## WHAT TO WORK ON
Every entry below must be transcribed word for word, and the images must be left out.

===== DATA TO USE

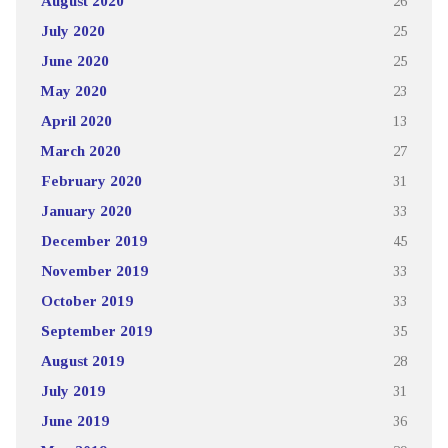
August 2020
26
July 2020
25
June 2020
25
May 2020
23
April 2020
13
March 2020
27
February 2020
31
January 2020
33
December 2019
45
November 2019
33
October 2019
33
September 2019
35
August 2019
28
July 2019
31
June 2019
36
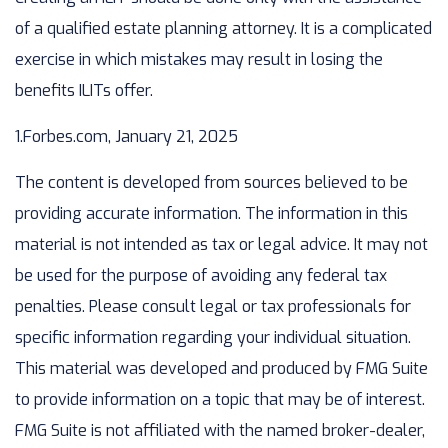
of a qualified estate planning attorney. It is a complicated
exercise in which mistakes may result in losing the
benefits ILITs offer.
1.Forbes.com, January 21, 2025
The content is developed from sources believed to be
providing accurate information. The information in this
material is not intended as tax or legal advice. It may not
be used for the purpose of avoiding any federal tax
penalties. Please consult legal or tax professionals for
specific information regarding your individual situation.
This material was developed and produced by FMG Suite
to provide information on a topic that may be of interest.
FMG Suite is not affiliated with the named broker-dealer,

==========

## SOLUTION TO THIS EXERCISE
August 2020
26
July 2020
25
June 2020
25
May 2020
23
April 2020
13
March 2020
27
February 2020
31
January 2020
33
December 2019
45
November 2019
33
October 2019
33
September 2019
35
August 2019
28
July 2019
31
June 2019
36
of a qualified estate planning attorney. It is a complicated
exercise in which mistakes may result in losing the
benefits ILITs offer.
1.Forbes.com, January 21, 2025
The content is developed from sources believed to be
providing accurate information. The information in this
material is not intended as tax or legal advice. It may not
be used for the purpose of avoiding any federal tax
penalties. Please consult legal or tax professionals for
specific information regarding your individual situation.
This material was developed and produced by FMG Suite
to provide information on a topic that may be of interest.
FMG Suite is not affiliated with the named broker-dealer,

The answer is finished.